Com 99 anos índia de Taunay ganha certidão de nascimento

Moradora da aldeia bananal, dona Libertina tem 99 anos e até hoje não portava documentos básicos como certidão de nascimento e RG.

Dentre os mais de 1.100 indígenas contemplados com a emissão de certidão de nascimento durante a realização do projeto "Cidadania direito de Todos", desenvolvido nas nove aldeias indígenas de Aquidauana nesta semana, a dona Libertina Gaudino foi a que mais chamou a atenção.

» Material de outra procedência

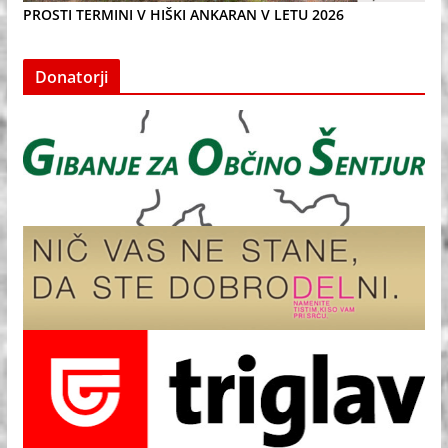
PROSTI TERMINI V HIŠKI ANKARAN V LETU 2026
Donatorji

Moradora da aldeia bananal, dona Libertina tem 99 anos e até hoje não portava documentos básicos como certidão de nascimento e RG. Agricultora familiar desde a juventude, a indígena não foi alfabetizada e tem o Terena como a língua oficial.

Com a ajuda da amiga de longa data, Júlia da Silva Marques, dona Libertina nos concedeu entrevista em Terena afirmando que ainda tem disposição para fazer as tarefas domésticas mesmo aos 99 anos de idade. "Eu moro comum dos meus três filhos e faço de tudo em casa. Lavo, passo, cozinho, varro meu quintal e ainda tenho tempo pra cuidar das minhas criações (galinhas e carneiros)", comenta.

Sobre a demora para tirar a documentação básica, dona Libertina afirma que sempre considerou o RANI - Registro Administrativo de Nascimento do Índio suficiente. "Eu só tinha minha carteirinha da Funai agora estou feliz por ter essa oportunidade de tirar os outros documentos", observou a anciã.

Aos mais jovens, ela destaca a importância do estudo e do respeito ao próximo. "Eu vivo feliz e tenho tudo aquilo que me satisfaz, mas hoje em dias as coisas estão muito difíceis, essa moçada tem que estudar para ter uma vida melhor no futuro", finalizou.

Projeto

O projeto "Cidadania direito de Todos" que teve início na quinta-feira (29) em Aquidauana tem por objetivo dotar os indígenas das nove aldeias de documentação básica tais como certidão de nascimento, RG, CPF, carteira de trabalho, Rani - Registro Administrativo de Nascimento do Índio, e atendimento com a equipe da Defensoria Pública.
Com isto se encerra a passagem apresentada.